As I’ve been doing more work with our therapist, K., I’ve been reviewing some of the tools I learned at Sheppard Pratt this go around.  Some visitors who have never heard of the skills I’ve brought home have been asking for a better understanding of what I’m referring to.  Before I start sharing these skills and how I use them, I thought I’d talk a little bit about why I use them.

Sheppard Pratt follows the Triphasic Model of Trauma Treatment.  The three phases are:

  1. Safety and Stabilization – Establishing safety, Recognizing symptoms, Creating emotional stability
  2. Processing Trauma Memories – Done in outpatient therapy, using Phase One skills to not be stuck in avoidance or overwhelmed with traumatic material.
  3. Integration – Referring to an integrated understanding of the current day, present, healed self. Trauma is part of your life story, but not the main focus anymore. This does not refer to integration of alters or parts.

[Source, Adapted from Herman, 1992]

Since Sheppard Pratt is an inpatient hospital, their main goal is to return the patient to their outpatient team with Phase One goals of safety and stabilization accomplished.

Before learning skills, safety is paramount.  In our case, we had to work with parts and our inpatient team to identify who was unsafe, their thoughts about safety, and their reasons for a lack of motivation to remain safe.  As is always the case, we discover underneath the chaos of safety issues, an immense emotional pain.  Helpling parts understand this isn’t “bad” behavior, they aren’t in “trouble”, and most importantly they aren’t alone–that we don’t have to hurt the body anymore in order to be heard–is vital.

Once risky behaviors have been identified, and there is some kind of mutual safety agreement, and safety plan in place, we can begin working on symptom management.

Many of the symptom management skills are specifically learned in Phase One of trauma treatment.

Side Note: I feel it is important to be clear, here.  I have twelve years of trauma treatment under my belt.  Even after all this time, I learned helpful tools going back to Phase One.  There has been a wealth of research on DID over the past twelve years.  I had no idea I was missing out on skills.  Many of the skills gave me a sense of power and control back over my life.

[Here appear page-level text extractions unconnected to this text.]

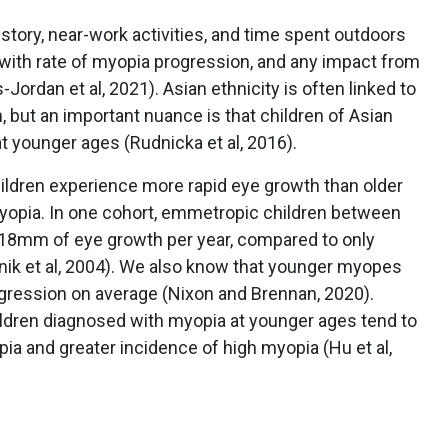
story, near-work activities, and time spent outdoors
 with rate of myopia progression, and any impact from
-Jordan et al, 2021). Asian ethnicity is often linked to
, but an important nuance is that children of Asian
 younger ages (Rudnicka et al, 2016).
hildren experience more rapid eye growth than older
myopia. In one cohort, emmetropic children between
.18mm of eye growth per year, compared to only
ik et al, 2004). We also know that younger myopes
gression on average (Nixon and Brennan, 2020).
children diagnosed with myopia at younger ages tend to
pia and greater incidence of high myopia (Hu et al,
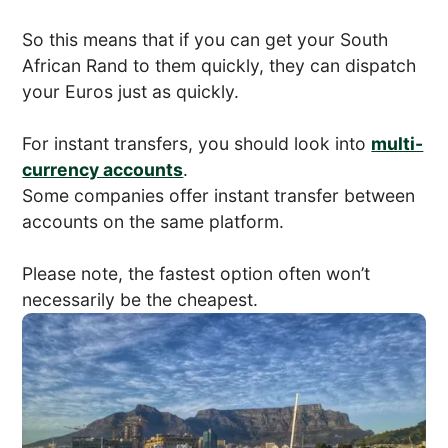
So this means that if you can get your South
African Rand to them quickly, they can dispatch
your Euros just as quickly.
For instant transfers, you should look into
multi-
currency accounts
.
Some companies offer instant transfer between
accounts on the same platform.
Please note, the fastest option often won’t
necessarily be the cheapest.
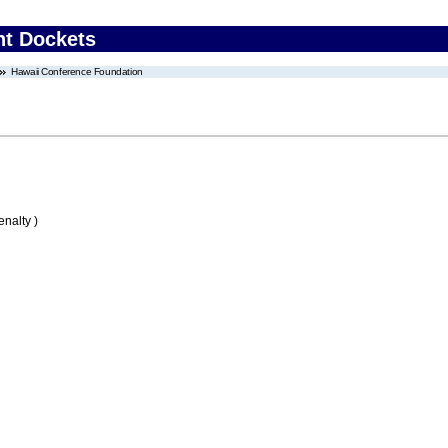
nt Dockets
Hawaii Conference Foundation
nalty )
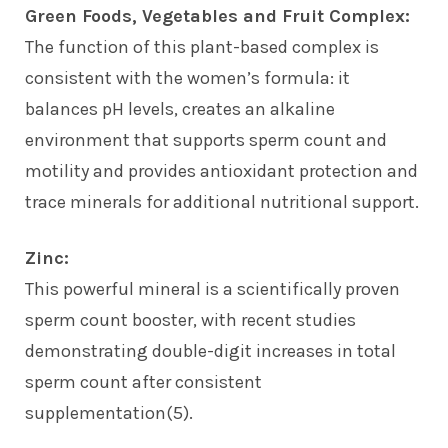
Green Foods, Vegetables and Fruit Complex:
The function of this plant-based complex is
consistent with the women’s formula: it
balances pH levels, creates an alkaline
environment that supports sperm count and
motility and provides antioxidant protection and
trace minerals for additional nutritional support.
Zinc:
This powerful mineral is a scientifically proven
sperm count booster, with recent studies
demonstrating double-digit increases in total
sperm count after consistent
supplementation(5).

Symptom Management skills are basically lumped together under the following categories:

  1. Crisis Planning
  2. Grounding techniques
  3. Breathing/Meditation/Imagery
  4. Medications (PRNs)
  5. Addressing Co-occurring Disorders
  6. Hospitalization if needed to prevent harm to self or others

Besides establishing safety, the overall goals of symptom management include (1) enhancing awareness, (2) emotion regulation, (3) decreasing affect (or part) phobia, (4) building distress tolerance, and (5) enhancing effectiveness in personal relationships (and with parts). [Source]

In the upcoming posts, I plan to talk a little bit more about what each category is, and the things I learned to support our DID System find things that worked.